Finalmente riesco a vedere il nuovo film di Kim Ki Duk, che ormai dopo il grande successo di Ferro3 viene distribuito con regolarità in Italia (o almeno a Roma).
Contrariamente al suo solito Kim fa un film pieno di dialoghi e accadimenti, questa volta non regnano i silenzi e le situazioni a sfondo poetico (più o meno riuscite) ma i dialoghi. Certo c'è qualche ammiccamento al suo stile, ma la predominanza sta alla parola.
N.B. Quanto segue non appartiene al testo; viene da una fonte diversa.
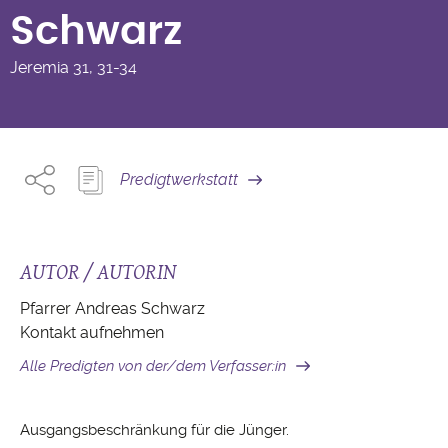
Schwarz
Jeremia
31, 31-34
Predigtwerkstatt
AUTOR / AUTORIN
Pfarrer Andreas Schwarz
Kontakt aufnehmen
Alle Predigten von der/dem Verfasser:in
Ausgangsbeschränkung für die Jünger.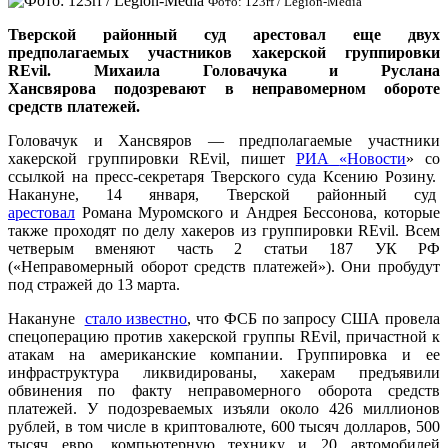
Фото: 123rf / Legion-Media
Тверской районный суд арестовал еще двух
предполагаемых участников хакерской группировки
REvil.
Михаила Головачука
и
Руслана
Хансвярова подозревают в неправомерном обороте
средств платежей.
Головачук и Хансвяров — предполагаемые участники
хакерской группировки REvil, пишет
РИА
«
Новости
» со
ссылкой на пресс-секретаря Тверского суда Ксению Розину.
Накануне, 14 января, Тверской районный суд
арестовал
Романа Муромского и Андрея Бессонова, которые
также проходят по делу хакеров из группировки REvil. Всем
четверым вменяют часть 2 статьи 187 УК РФ
(«Неправомерный оборот средств платежей»). Они пробудут
под стражей до 13 марта.
Накануне
стало известно
, что ФСБ по запросу США провела
спецоперацию против хакерской группы REvil, причастной к
атакам на американские компании. Группировка и ее
инфраструктура ликвидированы, хакерам предъявили
обвинения по факту неправомерного оборота средств
платежей. У подозреваемых изъяли около 426 миллионов
рублей, в том числе в криптовалюте, 600 тысяч долларов, 500
тысяч евро, компьютерную технику и 20 автомобилей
Mentre però il soggetto è molto interessante, e usa il grimaldello della chirurgia estetica per parlare dei concetti di identità, riconoscibilità e omologazione (alla fine i cambiamenti di volto impediscono ai protagonisti di ritrovarsi e li confondono con la massa e anche con se stessi), non si può dire lo stesso della sceneggiatura che utilizza dialoghi e situazioni al limite del grottesco involontario.
Fortunatamente non si tratta del solito attacco al mondo delle chirurgie plastiche, tuttavia non c'è traccia di quel lirismo poetico, di quella rarefazione che funziona che avevamo ammirato in Ferro3?
La nostalgia per il capolavoro di Kim si fa ancora più forte in virtù dei piccoli richiami che lo stesso regista fa, sono infatti di Ferro3 le immagini che il protagonista monta con i suoi computer.
1 commento:
Il doppiaggio è discretamente ridicolo (ma nella media) il grottesco involontario è dato più che altro da alcune situazioni.